Monday, November 6, 2017

How to Finish Your Projects

It turns out that over the years I've done a lot of indie and small press projects. I've had people ask me how I manage to get these things finished; what follows is my best advice for cleaning your plate when you've got a creative project in mind. I make no promises that it will work for you, but this is what works for me:

You Have to Want to Do the Work
You have a great idea for a game, setting, adventure, or supplement. It is a shining, perfect idea. But it will remain an idea unless you actually want to do the work to make it an actual thing that exists in the world.

I know a guy who has been talking about the great movie he's going to make for over a decade, and he hasn't filmed a second of it. He's never going to make that movie. He likes talking about his plot, the themes, and how great the casting will be. But he doesn't want to do the work, so that movie is never getting made.

Don't be that guy. 

Before you start talking about your great idea, before you start making plans about where you're going to publish it and how you're going to market it, do a little reflection and make sure you actually want to do the work necessary to keep at it until it is done.

Survey the Field
Okay, you want to do the work, congratulations! But before you roll up your sleeves and grind it out, I think you should really dig into what other people have done that might be similar to your project. Surveying the field will help you find models of how to approach your project, and also give you ideas about how you can make your project stand out from the pack.

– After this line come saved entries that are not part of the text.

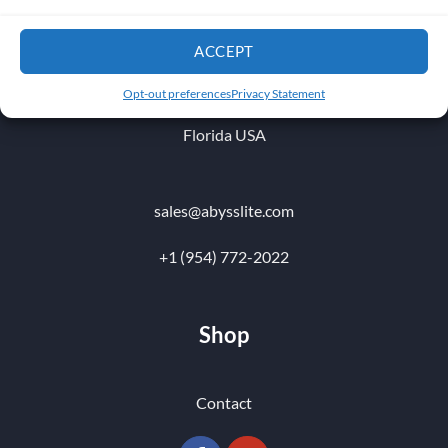
1010 NW 51 st Place
ACCEPT
Fort Lauderdale 33309
Opt-out preferences
Privacy Statement
Florida USA
sales@abysslite.com
+1 (954) 772-2022
Shop
Contact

When you're surveying the field, do yourself a favor and look at products outside your comfort zone. If you're an old-school D&D fan, look at what's happening in the "storygames" community too, and vice versa. Look at everything. See what is out there and learn from it. If you have an informed idea of what format will work best, what design decisions will need to made, and what you want to include or exclude going into your project, you'll have already cleared one of your project's major hurdles.

Bite Off What You Can Chew
Break your project into small, bite-sized chunks that you easily accomplish. No, even smaller than you're thinking right now. Give yourself assignments like "I'm going to write up three NPCs a day" or "I will finish one random table a day." One "one NPC" a day is fine, really.

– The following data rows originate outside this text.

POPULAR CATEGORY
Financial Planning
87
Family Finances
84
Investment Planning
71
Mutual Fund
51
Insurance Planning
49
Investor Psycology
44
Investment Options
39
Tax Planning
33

Make each task small enough that you can complete it and will have time and energy left over to do more than what you scheduled for. The feeling of going past your allotted goal will make you feel like a champion and feeling like a champion will keep you motivated to keep working because you will see yourself making progress.

Small, incremental goals are also easier to "make up" if you miss a day's goal. 

Make Your Lonely Fun a Little Less Lonely
Have your smart and talented friends give you feedback on your work while it is in process. Resist the urge to only show them a "polished draft"; let them see the warty, horrible thing that you are semi-embarrassed by. The feedback and suggestions they give you in the earlier stages is crucial; they will tell you useful things that help you right the ship before it's already on a collision course.